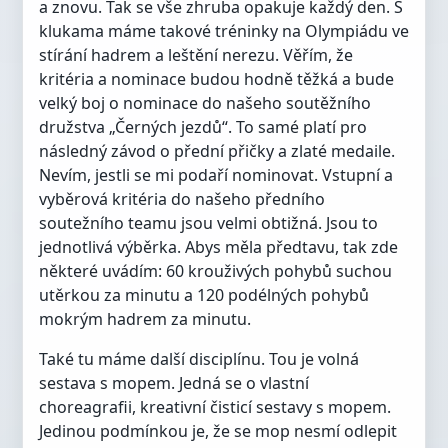
a znovu. Tak se vše zhruba opakuje každý den. S
klukama máme takové tréninky na Olympiádu ve
stírání hadrem a leštění nerezu. Věřím, že
kritéria a nominace budou hodně těžká a bude
velký boj o nominace do našeho soutěžního
družstva „Černých jezdů“. To samé platí pro
následný závod o přední přičky a zlaté medaile.
Nevím, jestli se mi podaří nominovat. Vstupní a
vyběrová kritéria do našeho předního
soutežního teamu jsou velmi obtižná. Jsou to
jednotlivá výběrka. Abys měla předtavu, tak zde
některé uvádím: 60 krouživých pohybů suchou
utěrkou za minutu a 120 podélných pohybů
mokrým hadrem za minutu.
Také tu máme další disciplínu. Tou je volná
sestava s mopem. Jedná se o vlastní
choreagrafii, kreativní čisticí sestavy s mopem.
Jedinou podmínkou je, že se mop nesmí odlepit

- YOUR INSTRUCTIONS: Output the listing above exactly, pictures omitted.

- SOLUTION:
a znovu. Tak se vše zhruba opakuje každý den. S
klukama máme takové tréninky na Olympiádu ve
stírání hadrem a leštění nerezu. Věřím, že
kritéria a nominace budou hodně těžká a bude
velký boj o nominace do našeho soutěžního
družstva „Černých jezdů“. To samé platí pro
následný závod o přední přičky a zlaté medaile.
Nevím, jestli se mi podaří nominovat. Vstupní a
vyběrová kritéria do našeho předního
soutežního teamu jsou velmi obtižná. Jsou to
jednotlivá výběrka. Abys měla předtavu, tak zde
některé uvádím: 60 krouživých pohybů suchou
utěrkou za minutu a 120 podélných pohybů
mokrým hadrem za minutu.
Také tu máme další disciplínu. Tou je volná
sestava s mopem. Jedná se o vlastní
choreagrafii, kreativní čisticí sestavy s mopem.
Jedinou podmínkou je, že se mop nesmí odlepit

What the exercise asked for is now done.